We start from a beginning. Naomi Gitman’s.
“It was very dark and depressing in mother’s stomach,” she says, reading her poem about birth.
“And I had a wonderful experience, going through the birth canal,” she tells us with a laugh between lines of her poem.
“When she drank liquor,” the 88-year-old and spry Gitman reads. “I somehow giggled and gyrated so she would know I liked it.”
Together, this group of seniors writes and reads and if you convey their words for them do not miss a single inflection. I stumbled reading Dodo Hirsch’s work and heard this.
“I think you should read it again,” she told me with a firm smile.
I listened and read…again… her poem about not having water in her apartment.
“Are you o.k., do you now have hot water. Well, shouldn’t I oughter?” I read, under pressure but flawlessly.
Joe Katz is married to Ceil.
“I’m trying to write a book about the nine lives of Katz,” Joe says with a chuckle.
A couple of those lives involved him escaping the Russian revolution and her, the Holocaust.

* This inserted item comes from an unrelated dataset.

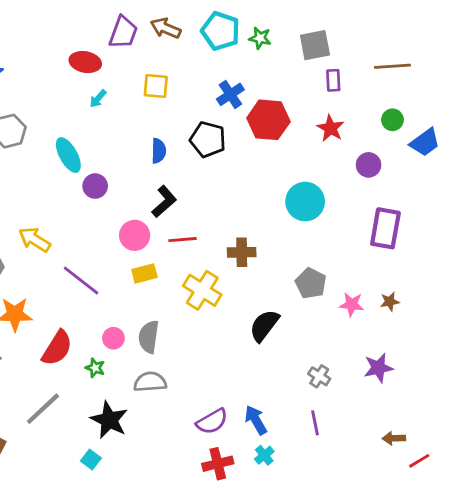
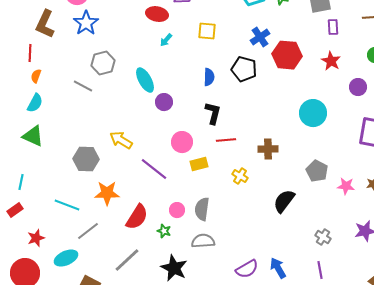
black L-shape: (164, 202) -> (213, 113), turned -35
pink circle: (135, 235) -> (182, 142), moved
yellow cross: (202, 290) -> (240, 176), size x0.6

“It was ideal to pass all these farms, blue flowers of linseed weaving like the ocean,” Ceil says, bringing you back to Argentina where her family escaped.
This started as a class, taught by Brown Professor Rick Benjamin. It bloomed into what they are reading. Abe Gershman turned 87 on the day we visited and remembers working downtown.
“The old Boston store.1947. 21 bucks a week.”
But like many of his fellow Epoch Poets he didn’t write, read or appreciate the crafted word until now.
“It gets right into you. And you want to produce something.”
Buy the book and the money will go into a scholarship fund. Life, Loss, Love is dedicated to David Horvitz, one of the original Epoch Poets.